Autonomic Power System (APS)
This multi-disciplinary EPSRC project focuses on the electricity system of 2050, characterised by increasing energy prices; increased variability in the availability of generation; reduced system inertia; increased utilisation due to growth of loads such as electric vehicles and heat pumps; electric vehicles as randomly moving loads and energy storage; increased levels of distributed generation; a more diverse range of energy sources contributing to electricity generation; and increased customer participation in system operation. In this context, we are expected to witness new physical and commercial patterns of consumption, a high degree of operational / short-term (due to massive use of stochastic sources of renewable energy and changes in demand scale, profile and behavioural patterns) and planning / long-term (in terms of the size and location of sources, sinks and links in the network) uncertainty, and a high degree of complexity due to the large number of diverse and independently controlled devices.

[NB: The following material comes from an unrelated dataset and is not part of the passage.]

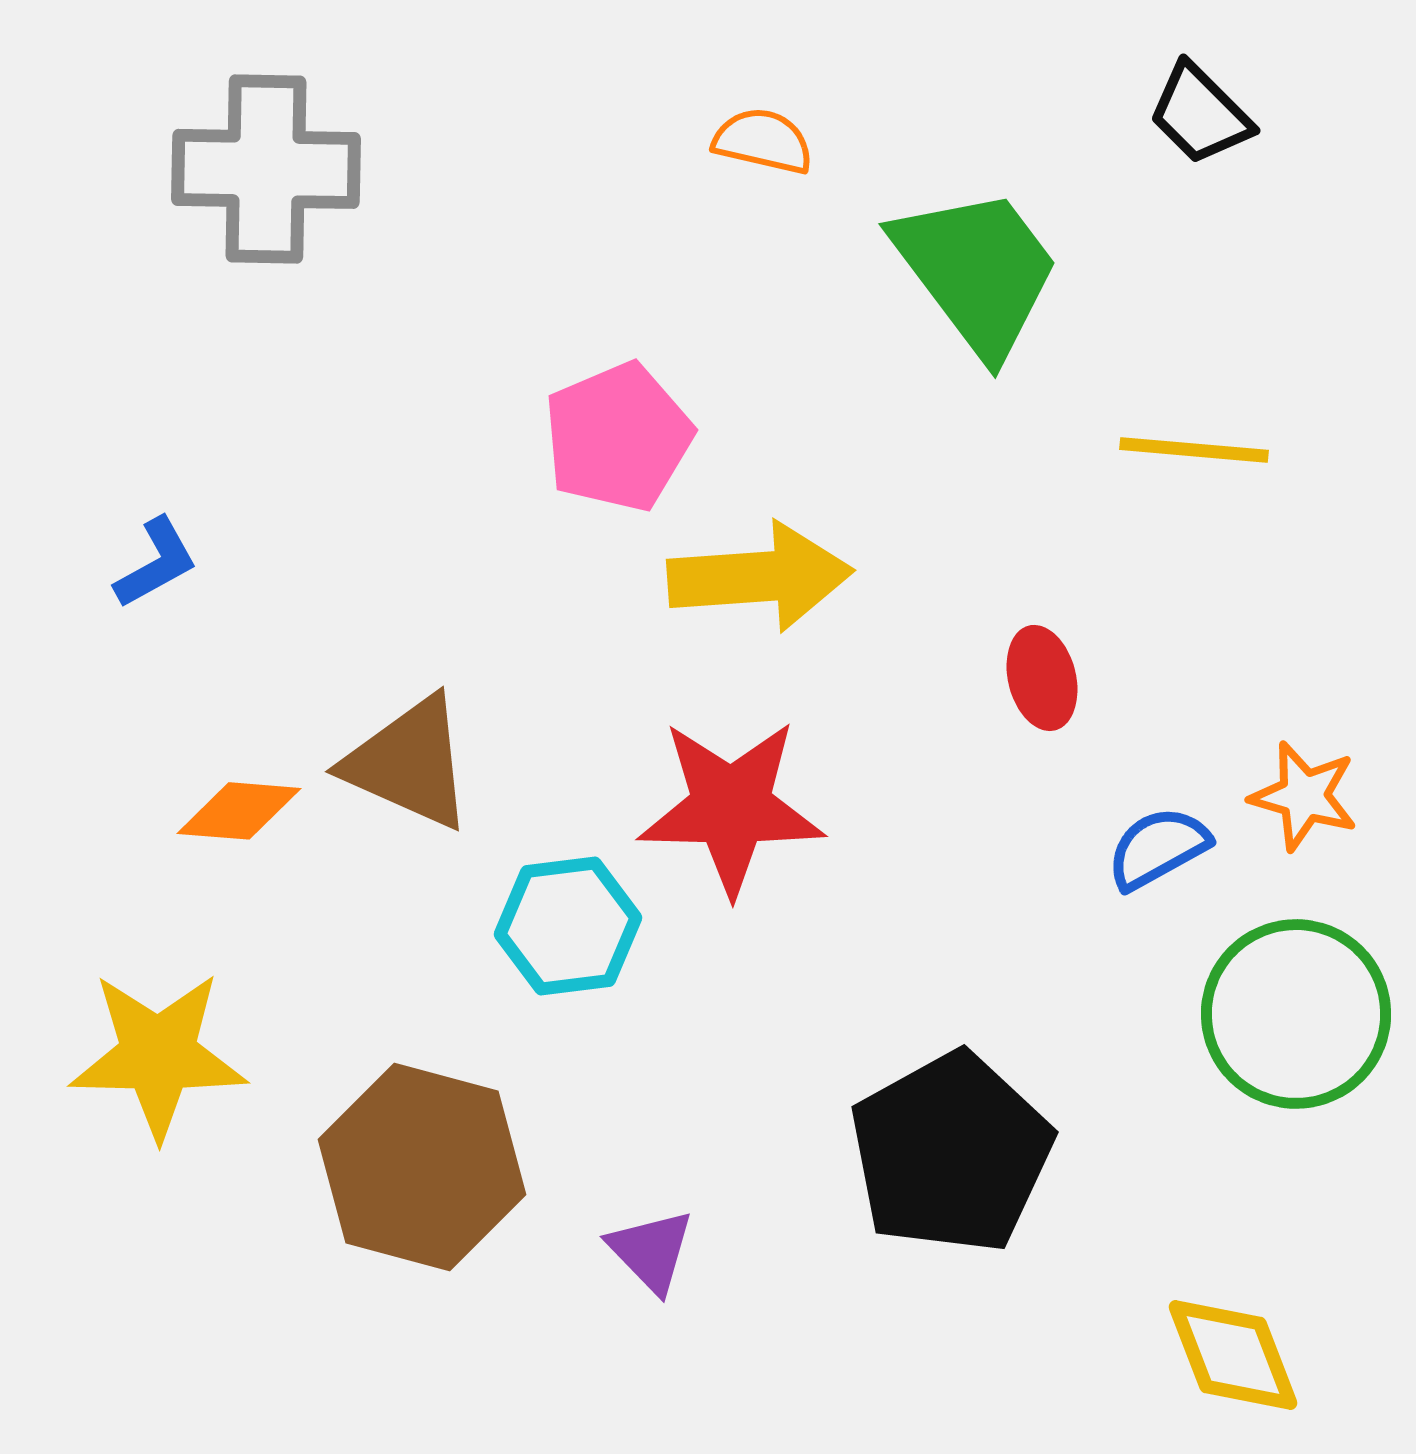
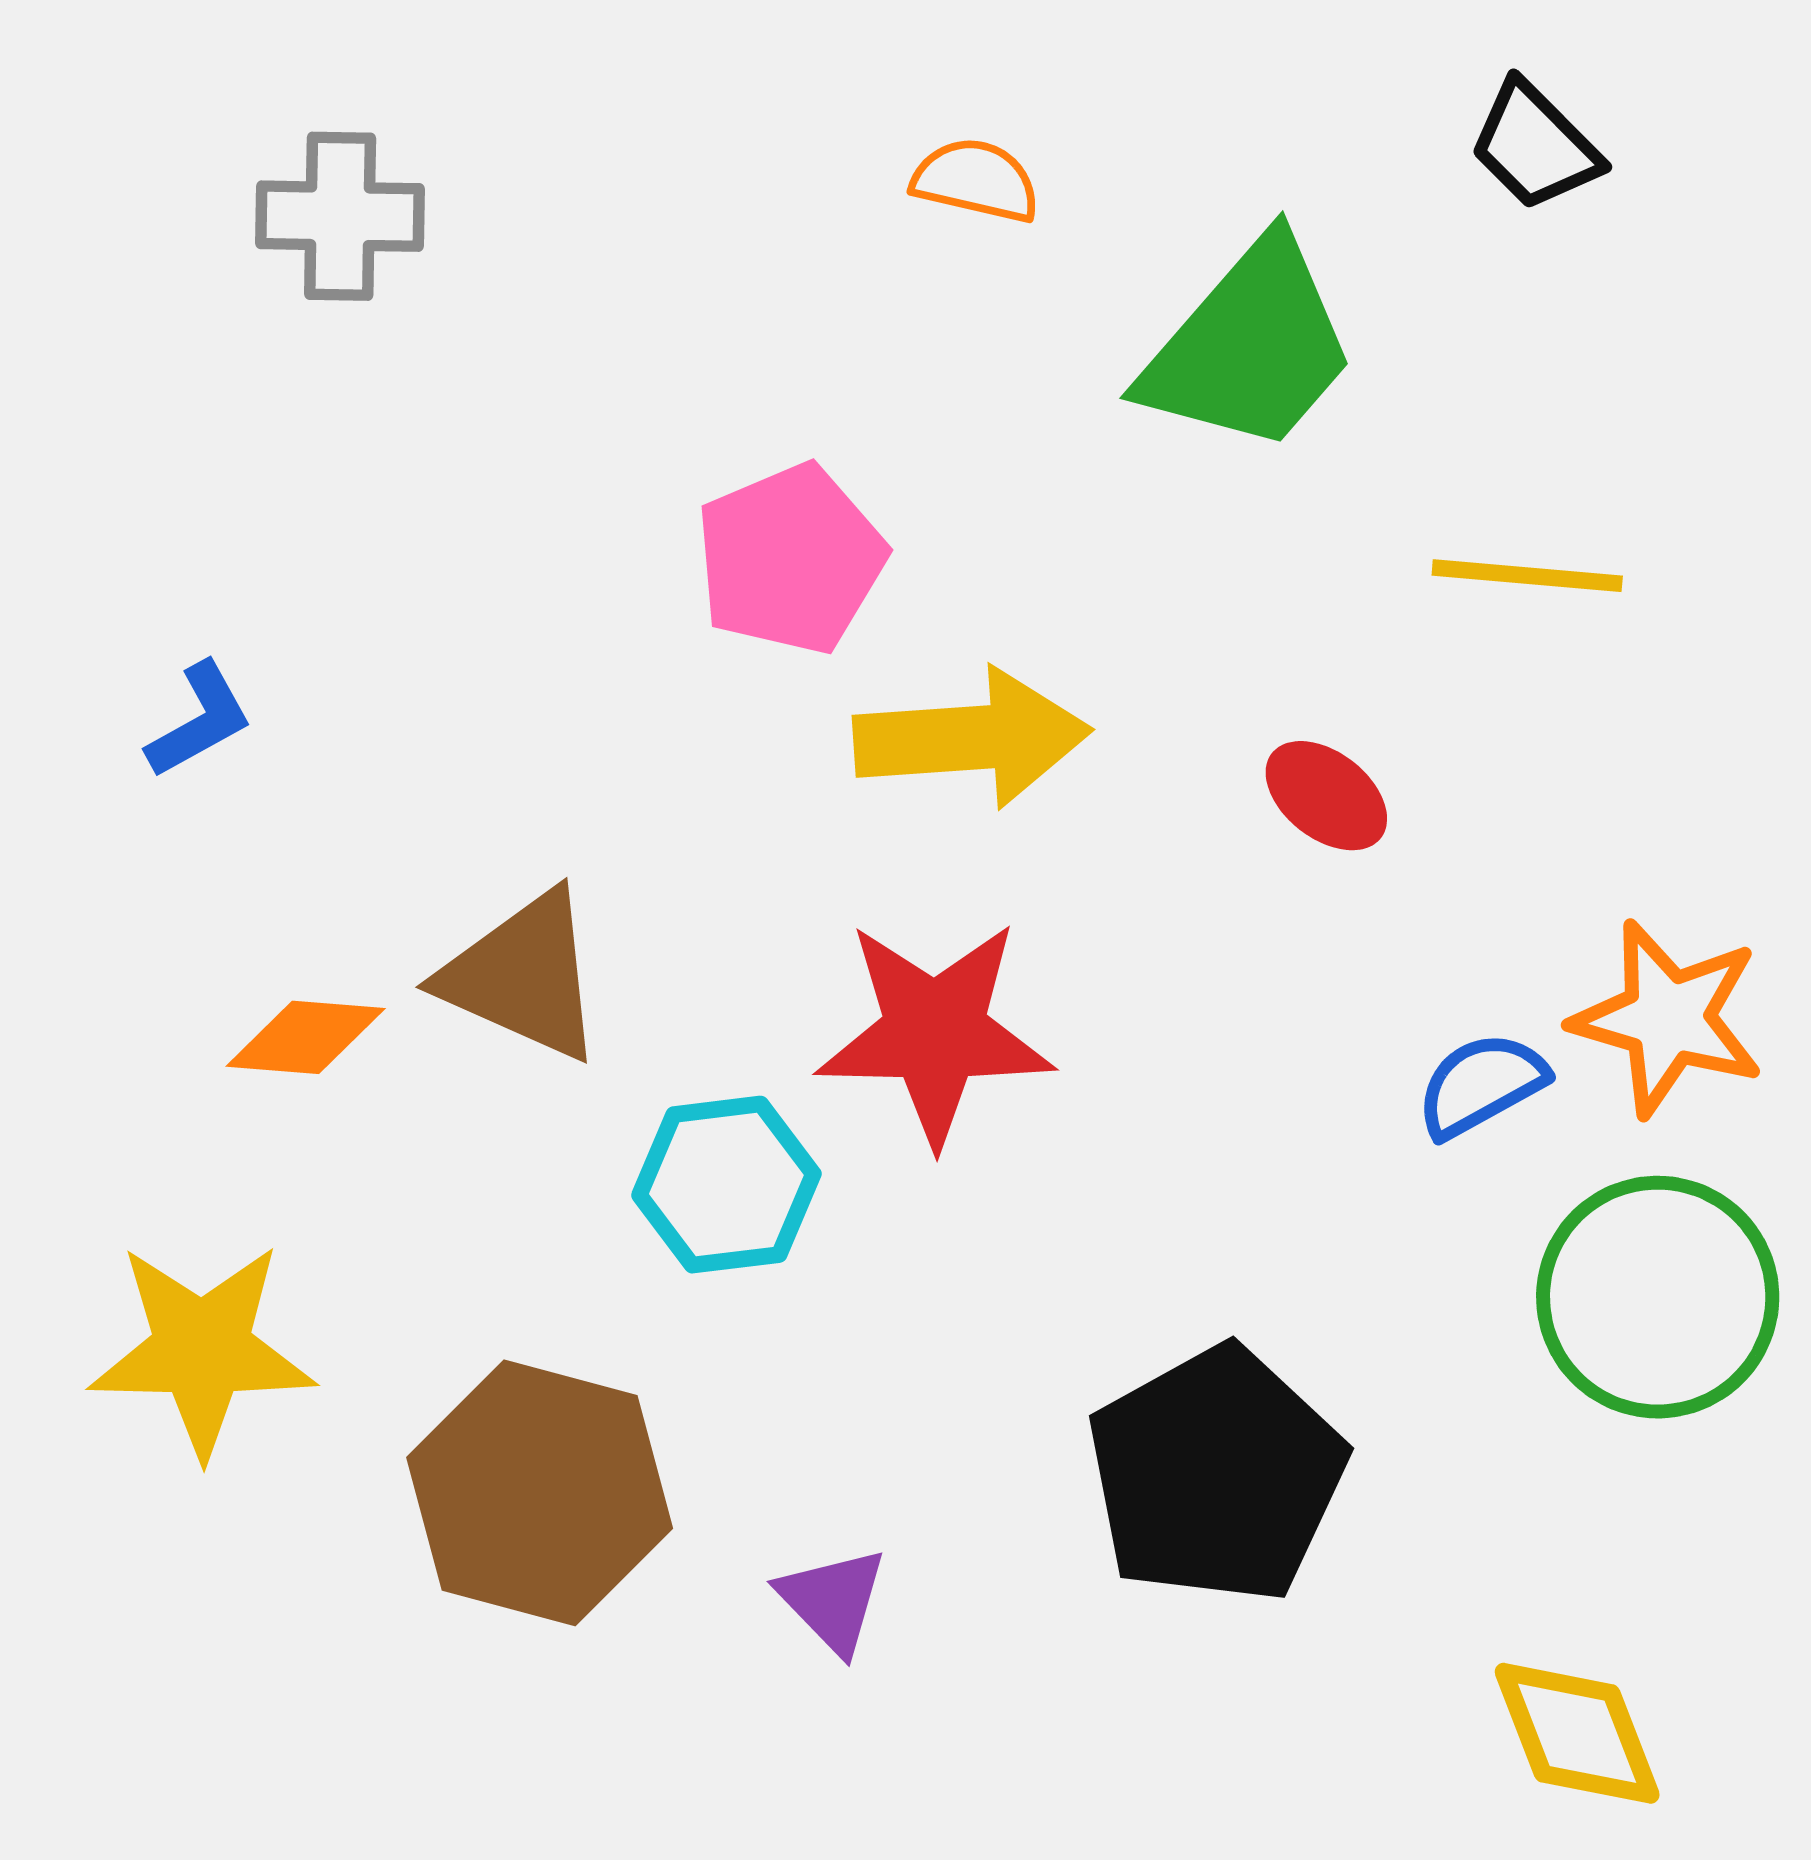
gray cross: (266, 169) -> (340, 216), size x0.7
green trapezoid: (977, 271) -> (1250, 347), turned 78
red ellipse: (1042, 678) -> (1326, 796), moved, turned -38
orange star: (1304, 796) -> (1668, 1018), size x1.4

The main research question addressed is whether a fully distributed intelligence and control philosophy can deliver the future flexible grids required to facilitate the low carbon transition, allow for the adoption of emerging game changing network technologies and cope with the accompanying increase in uncertainty and complexity. Additionally, it considers to what extent intelligence and decentralised decision-making can displace investments in copper, steel and concrete, i.e. the standard solutions to capacity issues. In this context, the project aims at the design of an autonomic power system, which relies on distributed intelligence and localised goal setting. The autonomic power system is a completely integrated and distributed control philosophy which self-manages and optimises all network operational decisions in real time. No centralised control is evident, and behaviour emerges from low-level interactions.
Detailed description of CAP research activities
Goran Strbac has been leading the Work Package Autonomic Economics, which explores novel frameworks, methodologies, and models for decentralised / localised economic decision making in both operational and planning timescales. In terms of operational economics, the traditional centralised trading philosophy with a small number of participants and a single objective will not be able to support the vision of widespread market participation of millions of small generators, consumers and prosumers that are not willing to disclose their private information. Research in this WP aims at developing a framework of fully decentralised trading, respecting the limited available network capacity and incorporating business models of different participants. In terms of investment economics, decisions on network reinforcement are also made centrally, using a top-down approach to achieve a single objective. In a similar vein with short-term economics, a bottom-up approach allowing users with different objectives to support investment projects and tackling relevant uncertainties is envisaged.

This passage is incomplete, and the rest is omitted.